Data for analysis Start Marker

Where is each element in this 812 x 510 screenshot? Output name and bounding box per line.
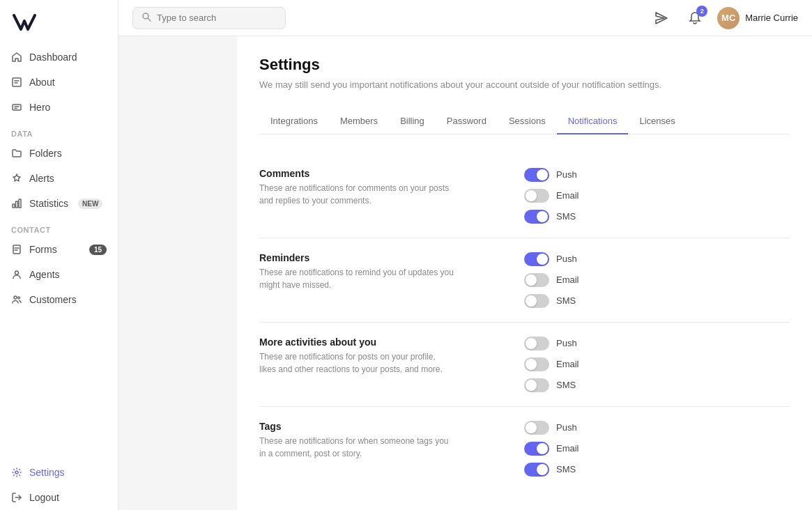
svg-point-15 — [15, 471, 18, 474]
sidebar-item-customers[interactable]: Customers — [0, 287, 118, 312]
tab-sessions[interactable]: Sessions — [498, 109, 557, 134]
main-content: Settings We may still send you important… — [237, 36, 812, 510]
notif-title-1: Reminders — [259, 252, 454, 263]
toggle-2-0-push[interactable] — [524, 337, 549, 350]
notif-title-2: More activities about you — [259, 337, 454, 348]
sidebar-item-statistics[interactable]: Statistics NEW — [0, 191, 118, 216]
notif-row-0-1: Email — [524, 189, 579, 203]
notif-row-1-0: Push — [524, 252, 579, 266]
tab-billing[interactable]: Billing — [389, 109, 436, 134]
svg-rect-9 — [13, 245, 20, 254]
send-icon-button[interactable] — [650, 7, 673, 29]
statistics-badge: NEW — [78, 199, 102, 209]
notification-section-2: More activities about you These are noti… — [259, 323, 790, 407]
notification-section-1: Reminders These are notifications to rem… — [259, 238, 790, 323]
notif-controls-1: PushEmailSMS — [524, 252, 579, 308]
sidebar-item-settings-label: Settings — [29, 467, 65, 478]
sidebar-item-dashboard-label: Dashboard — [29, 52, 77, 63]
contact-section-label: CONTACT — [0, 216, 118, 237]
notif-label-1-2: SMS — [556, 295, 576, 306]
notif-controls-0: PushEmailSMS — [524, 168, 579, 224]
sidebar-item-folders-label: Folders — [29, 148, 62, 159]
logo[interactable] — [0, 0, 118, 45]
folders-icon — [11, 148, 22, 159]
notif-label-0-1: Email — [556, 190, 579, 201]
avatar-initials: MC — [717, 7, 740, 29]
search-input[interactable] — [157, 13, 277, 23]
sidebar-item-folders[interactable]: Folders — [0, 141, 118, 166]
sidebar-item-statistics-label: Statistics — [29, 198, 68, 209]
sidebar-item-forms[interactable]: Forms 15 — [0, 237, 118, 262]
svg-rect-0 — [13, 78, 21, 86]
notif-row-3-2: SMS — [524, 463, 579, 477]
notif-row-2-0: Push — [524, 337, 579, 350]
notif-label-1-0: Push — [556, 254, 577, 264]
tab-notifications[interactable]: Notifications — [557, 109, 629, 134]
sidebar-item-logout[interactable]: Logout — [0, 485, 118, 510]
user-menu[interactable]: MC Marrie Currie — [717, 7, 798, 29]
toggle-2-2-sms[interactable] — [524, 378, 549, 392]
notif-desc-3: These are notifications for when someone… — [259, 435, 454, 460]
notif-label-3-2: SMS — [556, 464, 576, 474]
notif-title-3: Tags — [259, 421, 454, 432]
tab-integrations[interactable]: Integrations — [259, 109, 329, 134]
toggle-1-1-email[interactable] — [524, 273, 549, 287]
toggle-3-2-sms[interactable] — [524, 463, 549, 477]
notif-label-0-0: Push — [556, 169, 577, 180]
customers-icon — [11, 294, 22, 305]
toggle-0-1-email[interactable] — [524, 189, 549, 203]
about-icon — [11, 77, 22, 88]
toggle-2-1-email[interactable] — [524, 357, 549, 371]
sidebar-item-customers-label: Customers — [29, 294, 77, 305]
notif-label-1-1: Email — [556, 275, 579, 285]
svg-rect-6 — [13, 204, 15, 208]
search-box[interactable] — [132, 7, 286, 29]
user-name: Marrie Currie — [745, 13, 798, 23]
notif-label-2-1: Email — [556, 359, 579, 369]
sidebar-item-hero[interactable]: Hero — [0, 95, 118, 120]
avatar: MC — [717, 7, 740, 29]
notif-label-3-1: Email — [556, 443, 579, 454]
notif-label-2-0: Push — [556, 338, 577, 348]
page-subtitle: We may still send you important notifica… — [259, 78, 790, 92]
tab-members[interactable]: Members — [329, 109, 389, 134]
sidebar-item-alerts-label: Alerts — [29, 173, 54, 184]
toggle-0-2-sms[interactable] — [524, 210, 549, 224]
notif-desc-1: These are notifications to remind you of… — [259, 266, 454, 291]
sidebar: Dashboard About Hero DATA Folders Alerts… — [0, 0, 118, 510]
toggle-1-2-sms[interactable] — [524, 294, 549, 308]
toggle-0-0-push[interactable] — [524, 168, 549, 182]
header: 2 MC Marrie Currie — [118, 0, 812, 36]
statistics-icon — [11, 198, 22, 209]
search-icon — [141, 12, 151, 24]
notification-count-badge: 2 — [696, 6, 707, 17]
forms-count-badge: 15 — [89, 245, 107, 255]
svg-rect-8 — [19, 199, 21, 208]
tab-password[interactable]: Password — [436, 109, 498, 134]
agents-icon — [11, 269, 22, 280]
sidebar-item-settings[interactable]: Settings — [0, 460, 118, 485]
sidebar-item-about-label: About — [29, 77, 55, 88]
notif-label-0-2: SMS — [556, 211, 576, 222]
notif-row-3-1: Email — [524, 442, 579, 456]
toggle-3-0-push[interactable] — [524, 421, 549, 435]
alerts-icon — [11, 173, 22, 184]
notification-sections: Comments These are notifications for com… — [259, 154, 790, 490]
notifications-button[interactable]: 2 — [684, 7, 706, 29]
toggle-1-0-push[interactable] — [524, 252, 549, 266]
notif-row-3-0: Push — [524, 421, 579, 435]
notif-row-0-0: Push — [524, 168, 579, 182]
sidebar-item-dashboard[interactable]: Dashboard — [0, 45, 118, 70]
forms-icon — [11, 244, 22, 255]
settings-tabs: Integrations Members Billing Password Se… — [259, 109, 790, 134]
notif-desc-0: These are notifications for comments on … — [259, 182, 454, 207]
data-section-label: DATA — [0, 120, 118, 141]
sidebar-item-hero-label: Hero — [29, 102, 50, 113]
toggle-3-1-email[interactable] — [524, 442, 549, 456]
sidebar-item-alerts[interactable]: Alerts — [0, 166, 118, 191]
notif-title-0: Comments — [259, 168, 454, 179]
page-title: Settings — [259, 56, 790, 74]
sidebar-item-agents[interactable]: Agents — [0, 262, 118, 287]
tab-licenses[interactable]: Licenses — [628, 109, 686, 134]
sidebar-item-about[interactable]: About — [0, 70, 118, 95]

Data for analysis End Marker
Data for analysis Start Marker

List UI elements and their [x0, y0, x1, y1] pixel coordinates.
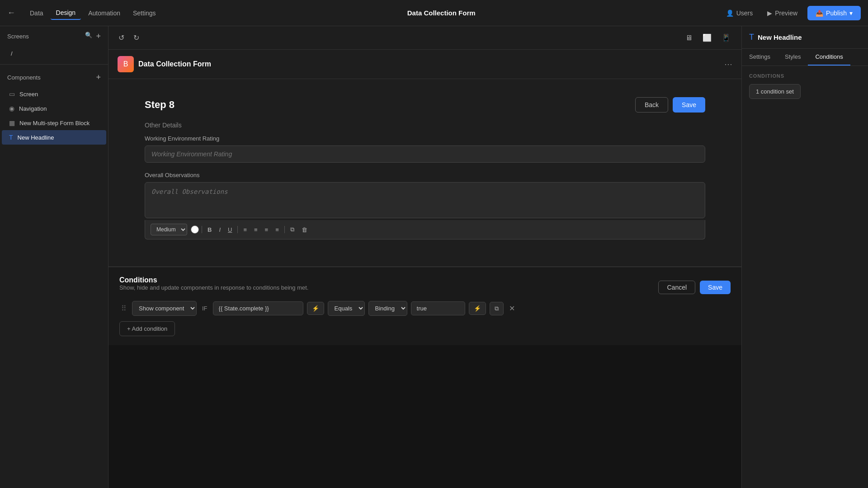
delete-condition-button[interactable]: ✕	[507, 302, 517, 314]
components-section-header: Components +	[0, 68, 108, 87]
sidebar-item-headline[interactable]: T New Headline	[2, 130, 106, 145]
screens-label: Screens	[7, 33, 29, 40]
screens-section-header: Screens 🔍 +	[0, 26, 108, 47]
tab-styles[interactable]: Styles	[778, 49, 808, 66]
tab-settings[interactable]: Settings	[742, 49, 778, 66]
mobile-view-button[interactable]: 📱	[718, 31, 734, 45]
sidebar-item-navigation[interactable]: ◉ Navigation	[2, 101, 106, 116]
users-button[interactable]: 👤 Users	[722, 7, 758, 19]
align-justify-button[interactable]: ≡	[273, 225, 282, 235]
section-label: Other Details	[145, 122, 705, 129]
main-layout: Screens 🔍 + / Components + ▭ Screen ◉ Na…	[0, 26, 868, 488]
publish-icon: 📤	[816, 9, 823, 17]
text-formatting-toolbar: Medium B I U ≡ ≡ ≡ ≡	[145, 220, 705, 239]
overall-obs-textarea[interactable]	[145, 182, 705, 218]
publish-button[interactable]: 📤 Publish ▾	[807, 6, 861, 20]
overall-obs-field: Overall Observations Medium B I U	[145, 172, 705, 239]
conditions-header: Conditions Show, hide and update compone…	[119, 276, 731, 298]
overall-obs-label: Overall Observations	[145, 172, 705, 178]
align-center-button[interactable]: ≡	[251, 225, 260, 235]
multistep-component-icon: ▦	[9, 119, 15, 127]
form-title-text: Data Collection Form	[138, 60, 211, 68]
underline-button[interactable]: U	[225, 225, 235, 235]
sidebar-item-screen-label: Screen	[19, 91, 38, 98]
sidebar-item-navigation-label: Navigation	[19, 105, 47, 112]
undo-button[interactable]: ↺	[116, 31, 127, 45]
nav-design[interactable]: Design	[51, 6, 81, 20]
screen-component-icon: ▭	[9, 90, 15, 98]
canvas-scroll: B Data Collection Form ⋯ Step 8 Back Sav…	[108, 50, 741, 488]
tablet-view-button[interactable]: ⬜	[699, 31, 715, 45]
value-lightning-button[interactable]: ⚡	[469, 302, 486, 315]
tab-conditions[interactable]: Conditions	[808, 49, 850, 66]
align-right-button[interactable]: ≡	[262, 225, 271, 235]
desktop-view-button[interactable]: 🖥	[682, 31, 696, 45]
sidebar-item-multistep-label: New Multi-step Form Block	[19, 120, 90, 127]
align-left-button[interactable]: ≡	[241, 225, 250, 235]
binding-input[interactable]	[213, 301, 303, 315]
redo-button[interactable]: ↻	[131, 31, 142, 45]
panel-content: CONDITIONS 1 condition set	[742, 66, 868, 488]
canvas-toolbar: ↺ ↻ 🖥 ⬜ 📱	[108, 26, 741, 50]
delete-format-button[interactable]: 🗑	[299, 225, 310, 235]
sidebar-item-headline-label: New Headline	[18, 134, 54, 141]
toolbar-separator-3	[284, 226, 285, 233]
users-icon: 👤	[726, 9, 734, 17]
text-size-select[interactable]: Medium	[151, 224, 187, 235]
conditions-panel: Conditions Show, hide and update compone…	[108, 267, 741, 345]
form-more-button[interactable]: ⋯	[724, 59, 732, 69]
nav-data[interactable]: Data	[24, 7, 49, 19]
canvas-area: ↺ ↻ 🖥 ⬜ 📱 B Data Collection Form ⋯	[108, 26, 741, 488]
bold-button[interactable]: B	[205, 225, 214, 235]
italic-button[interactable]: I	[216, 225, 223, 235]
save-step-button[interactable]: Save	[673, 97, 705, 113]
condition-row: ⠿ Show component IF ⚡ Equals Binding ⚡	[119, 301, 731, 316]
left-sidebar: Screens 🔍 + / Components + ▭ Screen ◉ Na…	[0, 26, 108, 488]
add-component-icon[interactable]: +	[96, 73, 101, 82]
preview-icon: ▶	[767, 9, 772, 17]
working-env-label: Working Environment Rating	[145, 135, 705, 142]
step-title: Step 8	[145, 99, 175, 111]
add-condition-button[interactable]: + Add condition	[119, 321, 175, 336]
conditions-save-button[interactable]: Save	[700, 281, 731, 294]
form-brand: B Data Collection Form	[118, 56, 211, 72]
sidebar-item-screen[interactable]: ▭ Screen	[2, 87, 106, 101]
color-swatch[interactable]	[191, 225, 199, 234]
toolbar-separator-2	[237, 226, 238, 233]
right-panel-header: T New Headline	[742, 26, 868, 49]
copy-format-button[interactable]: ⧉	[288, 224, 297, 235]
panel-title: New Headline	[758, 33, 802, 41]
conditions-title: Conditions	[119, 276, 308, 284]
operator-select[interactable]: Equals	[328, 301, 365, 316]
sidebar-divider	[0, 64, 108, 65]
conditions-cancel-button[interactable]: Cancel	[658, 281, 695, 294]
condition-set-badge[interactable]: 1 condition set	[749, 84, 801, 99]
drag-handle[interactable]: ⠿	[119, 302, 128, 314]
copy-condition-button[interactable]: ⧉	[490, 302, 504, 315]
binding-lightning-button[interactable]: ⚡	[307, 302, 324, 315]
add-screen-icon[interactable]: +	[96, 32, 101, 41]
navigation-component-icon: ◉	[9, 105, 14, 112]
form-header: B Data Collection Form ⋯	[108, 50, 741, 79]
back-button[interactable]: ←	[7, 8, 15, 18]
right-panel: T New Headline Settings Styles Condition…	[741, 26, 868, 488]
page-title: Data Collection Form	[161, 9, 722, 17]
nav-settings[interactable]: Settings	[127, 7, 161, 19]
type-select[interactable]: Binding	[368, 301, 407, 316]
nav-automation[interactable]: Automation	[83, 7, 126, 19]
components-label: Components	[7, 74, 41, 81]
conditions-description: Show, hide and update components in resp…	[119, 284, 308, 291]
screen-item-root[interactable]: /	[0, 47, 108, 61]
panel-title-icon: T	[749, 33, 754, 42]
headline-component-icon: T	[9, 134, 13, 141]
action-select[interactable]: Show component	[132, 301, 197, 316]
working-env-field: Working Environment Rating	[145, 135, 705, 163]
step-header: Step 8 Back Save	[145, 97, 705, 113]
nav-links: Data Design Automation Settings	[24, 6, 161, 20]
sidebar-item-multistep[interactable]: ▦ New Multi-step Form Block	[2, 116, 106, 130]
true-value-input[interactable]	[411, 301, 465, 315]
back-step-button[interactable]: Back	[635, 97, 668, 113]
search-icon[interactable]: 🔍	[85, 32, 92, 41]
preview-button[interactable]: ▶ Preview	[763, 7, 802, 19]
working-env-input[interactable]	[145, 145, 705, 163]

Data for analysis End Marker
Data for analysis Start Marker

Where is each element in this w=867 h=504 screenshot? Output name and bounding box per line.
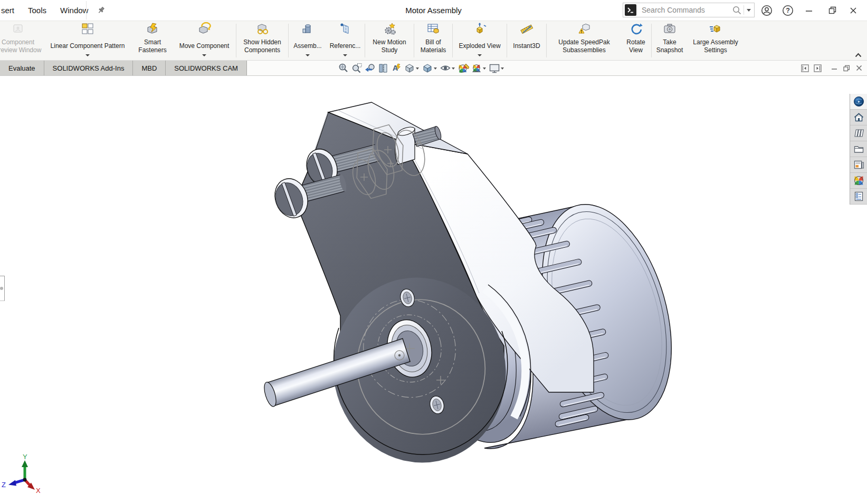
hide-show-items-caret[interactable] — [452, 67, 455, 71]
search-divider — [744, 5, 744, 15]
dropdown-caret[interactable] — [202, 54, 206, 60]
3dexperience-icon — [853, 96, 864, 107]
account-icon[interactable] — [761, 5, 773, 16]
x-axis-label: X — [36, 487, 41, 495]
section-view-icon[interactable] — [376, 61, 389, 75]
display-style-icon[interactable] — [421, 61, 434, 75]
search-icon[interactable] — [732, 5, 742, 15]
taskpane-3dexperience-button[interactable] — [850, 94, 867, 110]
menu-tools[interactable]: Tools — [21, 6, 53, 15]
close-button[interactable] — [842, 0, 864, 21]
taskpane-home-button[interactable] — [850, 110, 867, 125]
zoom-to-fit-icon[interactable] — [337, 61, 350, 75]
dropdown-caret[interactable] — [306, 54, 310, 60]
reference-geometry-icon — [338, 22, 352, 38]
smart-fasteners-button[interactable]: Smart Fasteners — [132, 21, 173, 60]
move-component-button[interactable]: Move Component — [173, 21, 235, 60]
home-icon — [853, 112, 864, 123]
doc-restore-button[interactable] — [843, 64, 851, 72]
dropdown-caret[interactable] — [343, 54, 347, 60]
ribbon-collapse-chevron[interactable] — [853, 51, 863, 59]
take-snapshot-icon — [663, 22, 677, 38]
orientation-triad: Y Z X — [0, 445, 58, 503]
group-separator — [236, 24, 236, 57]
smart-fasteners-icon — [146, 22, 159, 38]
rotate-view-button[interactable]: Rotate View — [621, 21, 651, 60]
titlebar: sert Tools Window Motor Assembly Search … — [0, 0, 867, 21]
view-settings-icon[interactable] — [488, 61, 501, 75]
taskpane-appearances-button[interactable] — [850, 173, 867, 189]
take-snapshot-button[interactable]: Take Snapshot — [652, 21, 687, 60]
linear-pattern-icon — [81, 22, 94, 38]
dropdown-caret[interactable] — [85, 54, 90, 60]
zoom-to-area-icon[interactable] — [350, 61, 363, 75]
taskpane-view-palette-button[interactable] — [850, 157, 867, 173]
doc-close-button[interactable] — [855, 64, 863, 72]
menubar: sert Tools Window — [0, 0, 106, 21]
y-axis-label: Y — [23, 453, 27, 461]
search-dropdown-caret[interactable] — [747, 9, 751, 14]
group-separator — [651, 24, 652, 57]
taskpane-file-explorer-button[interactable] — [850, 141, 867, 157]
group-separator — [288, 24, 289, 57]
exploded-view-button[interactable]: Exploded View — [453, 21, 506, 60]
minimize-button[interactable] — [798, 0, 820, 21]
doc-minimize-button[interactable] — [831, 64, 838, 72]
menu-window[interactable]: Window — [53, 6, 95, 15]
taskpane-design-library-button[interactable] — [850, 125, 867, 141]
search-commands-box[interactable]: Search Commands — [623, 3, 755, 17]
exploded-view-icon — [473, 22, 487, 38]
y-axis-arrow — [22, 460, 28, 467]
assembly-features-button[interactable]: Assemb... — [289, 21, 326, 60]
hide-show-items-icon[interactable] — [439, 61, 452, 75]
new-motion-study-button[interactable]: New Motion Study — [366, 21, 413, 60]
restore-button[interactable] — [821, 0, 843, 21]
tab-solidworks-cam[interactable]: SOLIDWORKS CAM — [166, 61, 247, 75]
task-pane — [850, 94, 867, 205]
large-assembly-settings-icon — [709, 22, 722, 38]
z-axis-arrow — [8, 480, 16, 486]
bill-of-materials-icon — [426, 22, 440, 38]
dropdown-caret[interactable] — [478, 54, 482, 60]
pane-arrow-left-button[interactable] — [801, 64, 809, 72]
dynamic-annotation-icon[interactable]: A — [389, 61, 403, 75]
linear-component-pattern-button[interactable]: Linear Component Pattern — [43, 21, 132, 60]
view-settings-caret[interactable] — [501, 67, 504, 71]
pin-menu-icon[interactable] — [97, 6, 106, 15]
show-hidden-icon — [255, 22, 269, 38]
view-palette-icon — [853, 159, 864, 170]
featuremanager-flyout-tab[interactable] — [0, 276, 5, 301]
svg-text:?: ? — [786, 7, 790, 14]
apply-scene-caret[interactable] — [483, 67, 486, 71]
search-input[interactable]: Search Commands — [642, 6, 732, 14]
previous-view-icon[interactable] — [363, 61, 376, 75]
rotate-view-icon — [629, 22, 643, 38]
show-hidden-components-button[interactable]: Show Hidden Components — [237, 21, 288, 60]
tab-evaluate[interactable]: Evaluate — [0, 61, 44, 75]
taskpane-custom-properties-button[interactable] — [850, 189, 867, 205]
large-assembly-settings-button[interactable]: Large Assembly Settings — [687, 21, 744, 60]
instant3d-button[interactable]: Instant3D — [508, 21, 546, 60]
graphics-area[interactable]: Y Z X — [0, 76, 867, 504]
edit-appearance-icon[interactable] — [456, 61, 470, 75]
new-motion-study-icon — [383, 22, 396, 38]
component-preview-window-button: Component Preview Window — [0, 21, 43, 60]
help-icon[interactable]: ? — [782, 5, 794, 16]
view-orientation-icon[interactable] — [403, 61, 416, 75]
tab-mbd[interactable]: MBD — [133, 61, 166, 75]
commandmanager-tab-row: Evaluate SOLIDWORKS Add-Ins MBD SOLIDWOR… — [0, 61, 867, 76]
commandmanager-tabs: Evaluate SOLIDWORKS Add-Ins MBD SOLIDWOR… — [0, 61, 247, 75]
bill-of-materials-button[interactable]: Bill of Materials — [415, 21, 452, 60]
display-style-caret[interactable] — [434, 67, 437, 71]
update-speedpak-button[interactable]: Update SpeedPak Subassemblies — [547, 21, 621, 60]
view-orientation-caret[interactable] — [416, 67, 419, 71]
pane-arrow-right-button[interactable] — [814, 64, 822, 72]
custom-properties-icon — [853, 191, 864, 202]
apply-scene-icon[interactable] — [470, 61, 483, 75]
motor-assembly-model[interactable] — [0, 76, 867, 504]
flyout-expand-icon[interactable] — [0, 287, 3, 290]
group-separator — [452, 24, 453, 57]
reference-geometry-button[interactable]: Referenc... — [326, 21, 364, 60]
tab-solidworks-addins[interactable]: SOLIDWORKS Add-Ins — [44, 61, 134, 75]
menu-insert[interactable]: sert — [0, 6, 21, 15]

Data for analysis End Marker

Assignment: If a line in the material holds "These", copy it.

Your solution:
notification-section-2: More activities about you These are noti… — [259, 323, 790, 407]
notification-section-1: Reminders These are notifications to rem… — [259, 238, 790, 323]
notif-desc-3: These are notifications for when someone… — [259, 435, 454, 460]
notif-desc-1: These are notifications to remind you of… — [259, 266, 454, 291]
notification-sections: Comments These are notifications for com… — [259, 154, 790, 490]
notif-desc-0: These are notifications for comments on … — [259, 182, 454, 207]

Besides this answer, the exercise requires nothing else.